*** Record extracts Section Begins ***

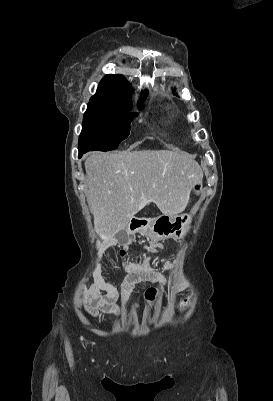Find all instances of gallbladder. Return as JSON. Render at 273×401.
Segmentation results:
<instances>
[{
  "label": "gallbladder",
  "instance_id": "gallbladder-1",
  "mask_svg": "<svg viewBox=\"0 0 273 401\" xmlns=\"http://www.w3.org/2000/svg\"><path fill=\"white\" fill-rule=\"evenodd\" d=\"M135 236V232H126L124 227H121L119 233H116V239H118L119 243H123L124 246H134L136 244Z\"/></svg>",
  "mask_w": 273,
  "mask_h": 401
}]
</instances>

*** Record extracts Section Ends ***

→ Activity:
Could you repeat all of the entries exactly, without any of the images?

→ Result of this exercise:
Find all instances of gallbladder. Return as JSON. Render at 273×401.
Segmentation results:
<instances>
[{
  "label": "gallbladder",
  "instance_id": "gallbladder-1",
  "mask_svg": "<svg viewBox=\"0 0 273 401\" xmlns=\"http://www.w3.org/2000/svg\"><path fill=\"white\" fill-rule=\"evenodd\" d=\"M135 236V232H126L124 227H121L119 233H116V239H118L119 243H123L124 246H134L136 244Z\"/></svg>",
  "mask_w": 273,
  "mask_h": 401
}]
</instances>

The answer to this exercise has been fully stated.